File is downloaded by GET request with a shortened link:

    % curl http://localhost/sge36a

Omnifiles provides an original filename as an additional header if a client wants to rename a downloaded file after downloading. Another nice feature is to return a saved MIME type to the response so browser can show images or pdfs directly inside browser window.

I added control panel to omnifiles to view a single file statistics (http://localhost/stat/sge36a), a whole storage statistics (http://localhost/stat) or to delete unneeded files.

Web

Web frontend and backend are written in Sinatra. In omnifiles API and presentation are not clearly separated for the sake of simplicity. For example, routes are not classic REST because it was necessary for me to minimize possible URLs and to group certain URLs for auth in web server. So it is not a proper way to build a REST API service.

I consider Sinatra as a good solution for simple REST services and simple apps without unneeded Rails complexity. There a lot of API, auth, model plugins and Rack middleware to Sinatra so you could build your app from the ground. Sinatra uses Rack middleware to work with requests/responses so with some Rack magic we could distinguish stream against form (see two POST approaches) and store a file in Mongo and filesystem.

Omnifiles separates logic into different apps - public (for GET requests) and protected (POST and control panel). Protected app is using digest auth using Rack::Auth. Routing between two apps is performed by Rack::URLMap. It is definitely less flexible than Rails routes and unfortunately cannot route by HTTP methods.
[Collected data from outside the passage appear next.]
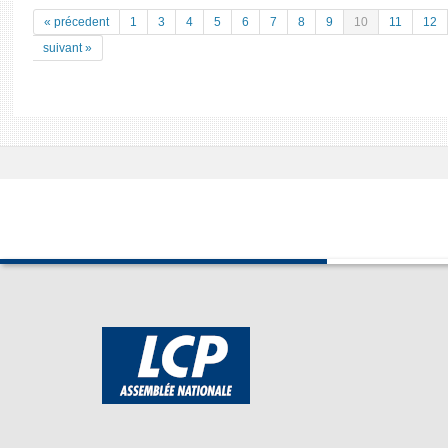
« précedent
1
3
4
5
6
7
8
9
10
11
12
suivant »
For presentation I am using HAML. HAML is an another markup language above HTML and it is a lot more concise than ERB. It’s required to learn it for a while it because it seems strange and awkward at first. A common problem with HAML is strict indent and string policy. Resulting markup is compact and beautiful and I like it.

App can be served as a thin app (there is a launcher script bin/omnifiles) or as a Rack app (using config.ru). Command line usage of thin or launcher can be cumbersome as you can see in README.md. Sometimes it is simpler to run Rack app inside Passenger.